Although its ranking has not received much coverage in the media or on state government Web sites, Maryland ranks 5th in the report, which measures how states are positioned to compete in the emerging global economy driven by innovation, technology and entrepreneurship.

Although Maryland’s ranking has slipped two places from its third-place showing in the previous 2010 New Economy Index, our state remains solidly among the top five places in our nation with the most potential to thrive in the emerging global economic environment.

The authors of the most recent New Economy report offer detailed insight into the 26 indicators that went into developing their rankings. They also offer a thoughtful discussion about the state of economic development in what they term is an era of relative decline in the United States.

Maryland gained top-five rankings in eight individual categories. Our state’s highest individual scores were second-place rankings for information technology jobs; managerial, professional and technical jobs; workforce education; and non-industry investment in research and development.

Other categories in which Maryland received top-five rankings were: fast-growing firms (3rd), high-tech jobs (4th), broadband telecommunications (4th), and scientists and engineers (4th).

Maryland suffered no bottom-10 scores and ranked in the bottom 25 in only four categories: percentage of farmers with internet access (34th), entrepreneurial activity (30th), health information technology (28th) and green economy (26th).

Maryland was one of four Mid-Atlantic states to gain an overall top-10 ranking. Delaware ranked second behind Massachusetts, which has ranked first for the last 13 years. Virginia ranked sixth and New Jersey ranked 10th.

The 2012 New Economy report notes that the competitive gap is closing among states. While Massachusetts boasts the nation’s top concentration of software, hardware and biotech firms supported by world-class universities, “it no longer holds the commanding lead” over its high-ranking competitors, according to the report.

While this is encouraging, a more sobering message of this report is clear: the global arena for economic growth is changing rapidly and dramatically. “Old-economy economic development policies must now be adapted to the hyper-competitive new economy,” it states.

For virtually everyone in this freshly competitive world, a new universal tenet is at work. “Our natural advantages have become less vital, while many of our competitors’ weaknesses have ebbed,” the report notes.

This is precisely why lawmakers in Annapolis must keep the issue of competitiveness top of mind.

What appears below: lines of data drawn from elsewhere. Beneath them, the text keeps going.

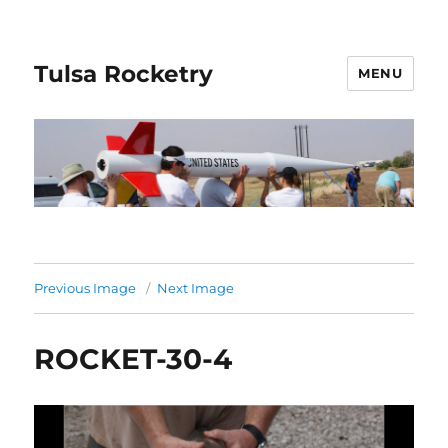
Tulsa Rocketry
MENU
Previous Image
Next Image
ROCKET-30-4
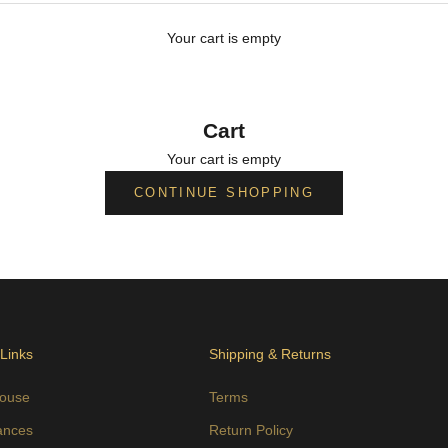
Your cart is empty
Cart
Your cart is empty
CONTINUE SHOPPING
 Links
Shipping & Returns
ouse
Terms
ances
Return Policy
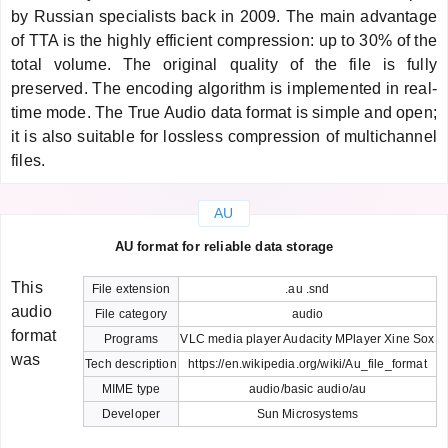
by Russian specialists back in 2009. The main advantage
of TTA is the highly efficient compression: up to 30% of the
total volume. The original quality of the file is fully
preserved. The encoding algorithm is implemented in real-
time mode. The True Audio data format is simple and open;
it is also suitable for lossless compression of multichannel
files.
AU
AU format for reliable data storage
This
File extension
.au .snd
audio
File category
audio
format
Programs
VLC media player Audacity MPlayer Xine Sox
was
Tech description
https://en.wikipedia.org/wiki/Au_file_format
MIME type
audio/basic audio/au
Developer
Sun Microsystems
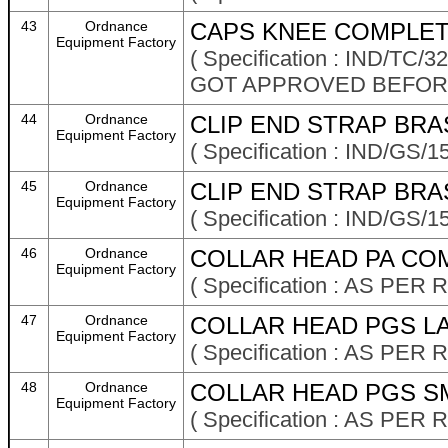
43
Ordnance
CAPS KNEE COMPLET
Equipment Factory
( Specification : IND/TC
GOT APPROVED BEFOR
44
Ordnance
CLIP END STRAP BRA
Equipment Factory
( Specification : IND/GS/
45
Ordnance
CLIP END STRAP BRA
Equipment Factory
( Specification : IND/GS/
46
Ordnance
COLLAR HEAD PA COM
Equipment Factory
( Specification : AS P
47
Ordnance
COLLAR HEAD PGS LA
Equipment Factory
( Specification : AS P
48
Ordnance
COLLAR HEAD PGS SM
Equipment Factory
( Specification : AS P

For virtually every policy they enact, they must ask themselves a simple question: “Will this make Maryland more competitive for job creation and economic growth?”

A fundamental yardstick for framing such a question should be the eight core pillars for job creation and economic growth compiled by the Greater Baltimore Committee, working with statewide business leaders and economic development experts, and published in the GBC’s report, “Gaining a Competitive Edge.”

The core pillars are: government that unites with business as a partner; a highly-educated workforce that meets business needs; streamlined, stable and predictable regulatory policies; a fair and competitive tax structure; competitive costs of doing business; superior and well-funded transportation infrastructure; strategic state investments in business growth; and an aggressive and well-funded business marketing strategy.

Competition between states is healthy if it pushes states to boost their infrastructure, education levels, business support systems, and technology development and transfer systems, reasons the New Economy report.

For lawmakers in Annapolis it’s important to remember that the key words relating to these and other economic and business climate rankings are “potential” and “capacity” for success. These rankings only measure prospects and positioning for success.

Maryland is clearly well-positioned for job creation and growth. But to realize our state’s tremendous potential, lawmakers must make it their mission to build and expand on Maryland’s competitive strengths and not take them for granted.